We then conducted a validation through role-playing AI assistant and AI user simulations using two gpt-3.5-turbo agents, and discussed the challenges we found.
CAMEL AI Society
To create the CAMEL AI Society, we implemented a series of steps in our approach
- To begin, have the agent present a choice of AI Assistant and AI User roles (this is done by giving the agent specific prompts designed to elicit these roles)
- Then instruct the agent to generate a range of possible tasks that could be solved by role-playing the generated AI assistant and AI user roles
- After generating a range of resolvable tasks, use the Task Specifier Prompt passed to the agent to make the tasks more specific
A summary of the prompts for this series of steps is shown in the figure below.
This prompt generated 50 different AI assistants and AI users, 10 tasks, and a total of 25,000 conversation sets.
The roles of the generated AI assistant and AI user are shown in the figure below.
To generate the CAMEL Code, we performed the following approach using the same approach as the CAMEL AI Society
- To begin, have the agent present a list of programming languages and domains
- Then instruct the agent to generate a set of possible tasks that could be solved by a programmer who is an expert in a particular programming language, working with people in a particular domain
- Make the generated set of tasks more specific using the Task Specifier Prompt
This prompt generated 20 different programming languages, 50 different domains, and 50 tasks for each combination of programming language and domain, for a total of 5,000 conversation sets.
Challenges and Observations
Using the aforementioned data set, we conducted role-playing simulations and found the four issues shown in the figure below.

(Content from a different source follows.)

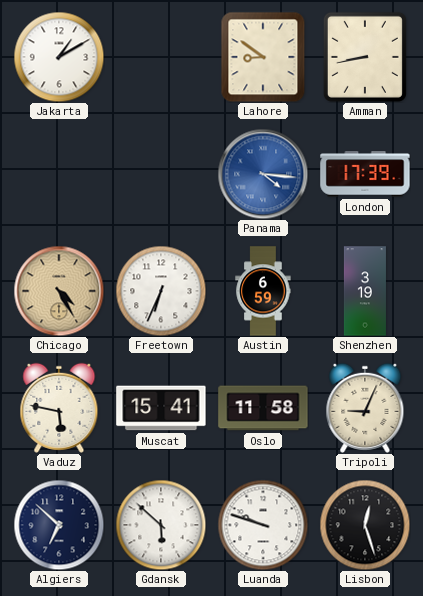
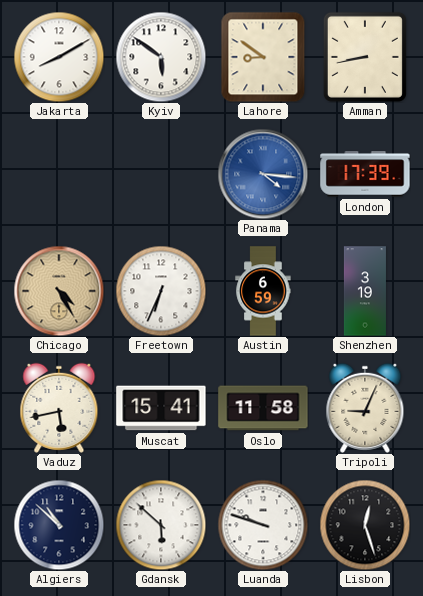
Jakarta: 1:10 -> 8:10
Kyiv: none -> 5:51
Vaduz: 5:47 -> 5:43
Algiers: 6:52 -> 10:52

The four issues are as follows
- Role Flipping: AI Assistant and AI User Switching During Conversation
- Assistant Repeats Instruction: Assistant repeats support
- Flake Reply: AI assistants give vague replies like "I will... AI assistant gives vague replies like "I will...
- Infinite Conversation: AI assistant and AI user enter into an endless loop of meaningless conversations.
The resolution of these issues may provide clues for the development of more effective AI systems, and this verification has provided valuable insights.
How was it? In this issue, we have described a paper that proposed a new agent framework named role-playing, demonstrated its effectiveness through experiments on two large data sets, and made a significant contribution to supporting future research by open-sourcing the libraries associated with these implementations. The paper was open-sourced to support future research.
While the content of this paper provides valuable insights into the field of large-scale language modeling and communication agents, there are some challenges , such as the fact that the tasks generated by role-playing are large and diverse and thus require a lot of domain knowledge to assess task completion ability, so future progress is It will be interesting to see how it progresses in the future.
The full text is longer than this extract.